There is no disputing the fact that Eminem is one of the greatest rappers of all time. Marshall Mathers ruled the mid-90s and well into the new millennium. He has received multiple accolades, a heavy and devoted following, and, most importantly, respect from his fellow rappers. He is the reason over-obsessive fans of any artist are called "stans".
I say all of this so that I can give a frame of reference for my opinion. I fully acknowledge that Eminem is a legend, but I can't help but feel that his fingers have slipped off of the pulse of America. As I said, this is mainly my own opinion, but I know others that feel the way I do. With the recent release of his single "Walk On Water", and his politically-fueled BET cypher, Eminem has faced some criticism.
After the release of Eminem's cypher, a "diss track" against Donald Trump and his supporters, there was obvious backlash from right-wing America. Republicans weren't exactly known for their love of Eminem, but there are probably even fewer fans on the right now. A good amount of Eminem fans loved the cypher, and it's message, but there were also fans who thought it was unimpressive. Vince Staples, a young acclaimed California rapper, called the cypher "trash"; and radio-host Charlamagne spoke moderately on the freestyle saying it was just "okay". Shortly after the cypher was released, Anthony Fantano of TheNeedleDrop made a video asking if were too jaded for Eminem's message.
I agree with Vince Staples in saying that the cypher was "trash". I don't think the message of the freestyle was anything groundbreaking, and the flow, accompanied by no beat, was awful. The constant pausing honestly made me feel a little embarrassed. It just seemed like something was missing that would have made that freestyle as grand as it was pretending to be.

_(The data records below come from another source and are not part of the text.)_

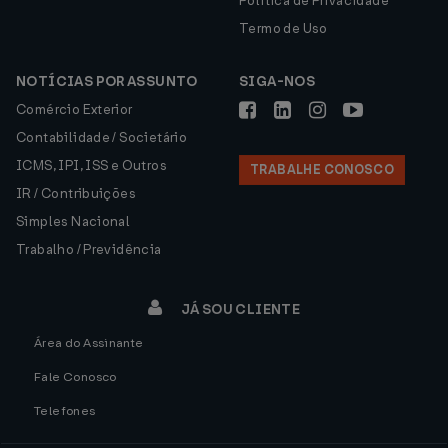
Política de Privacidade
Termo de Uso
NOTÍCIAS POR ASSUNTO
SIGA-NOS
Comércio Exterior
Contabilidade / Societário
ICMS, IPI, ISS e Outros
TRABALHE CONOSCO
IR / Contribuições
Simples Nacional
Trabalho / Previdência
JÁ SOU CLIENTE
Área do Assinante
Fale Conosco
Telefones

Just a few days ago, Eminem dropped a new single, featuring a hook by Beyonce, entitled "Walk On Water". "Walk On Water", like the cypher, features no beat (only soft piano and a few string arrangements). While the song has fans, it also has a lot of speculation surrounding it. Complex released a video asking whether it was good or not, only to come to the conclusion that it really wasn't good.

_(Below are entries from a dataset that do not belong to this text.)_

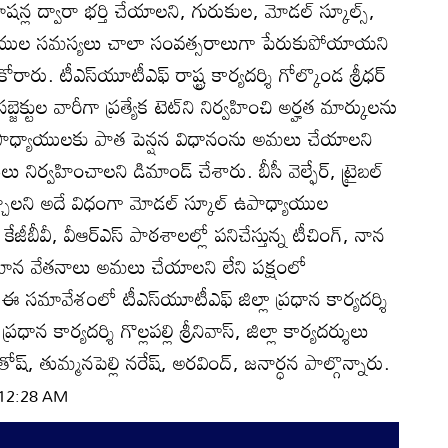
న్ల ద్వారా భర్తి చేయాలని, గురుకుల, మోడల్‌ స్కూల్స్‌,
ాధ్యాయుల సమస్యలు చాలా సంవత్సరాలుగా పేరుకుపోయాయని
రారు. టీఎస్‌యూటీఎఫ్‌ రాష్ట్ర కార్యదర్శి గోల్కొండ శ్రీధర్‌
బ్జెక్టుల వారీగా ప్రత్యేక టెట్‌ని నిర్వహించి అర్హత మార్కులను
పాధ్యాయులకు పాత పెన్షన విధానంను అమలు చేయాలని
 నిర్వహించాలని డిమాండ్‌ చేశారు. బీసీ వెల్ఫేర్‌, ట్రైబల్‌
‌ మార్చాలని అదే విధంగా మోడల్‌ స్కూల్‌ ఉపాధ్యాయుల
ీబీవీ, వీఆర్‌ఎస్‌ పాఠశాలల్లో పనిచేస్తున్న టీచింగ్‌, నాన
ి సమాన వేతనాలు అమలు చేయాలని లేని పక్షంలో
సమావేశంలో టీఎస్‌యూటీఎఫ్‌ జిల్లా ప్రధాన కార్యదర్శి
రధాన కార్యదర్శి గొల్లపల్లి శ్రీనివాస్‌, జిల్లా కార్యదర్శులు
ష్‌, తుమ్మనపెల్లి నరేష్‌, అరవింద్‌, జనార్ధన పాల్గొన్నారు.
| 12:28 AM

The only reason I now question the relevance of Eminem is that it seems like something everyone is doing. Typically, it is easy to notice when someone has faded out of social consciousness, but with Eminem, it seems as if we all have to ask if it's okay for him to stay relevant.
I understand why it feels this way. Like I said, Eminem is definitely one of the greatest rappers ever. He was so influential to many of the people who criticize him today. That is this reason that makes it so hard to come to terms with the fact that Eminem's cypher was garbage, and "Walk On Water" is a mediocre track. We cling to the love of the old Slim Shady so much that we are most likely blinded to the fact that Eminem isn't what he used to be.
A solution to this problem is to acknowledge that it's okay to criticize Eminem on his present work while still respecting his earlier work. I don't wish for Eminem to be culturally irrelevant, but I don't want to listen to any of his new material if it continues down the path it's currently on. The only way he can keep fans is to produce better music without trying to pander to audiences that might lessen his work.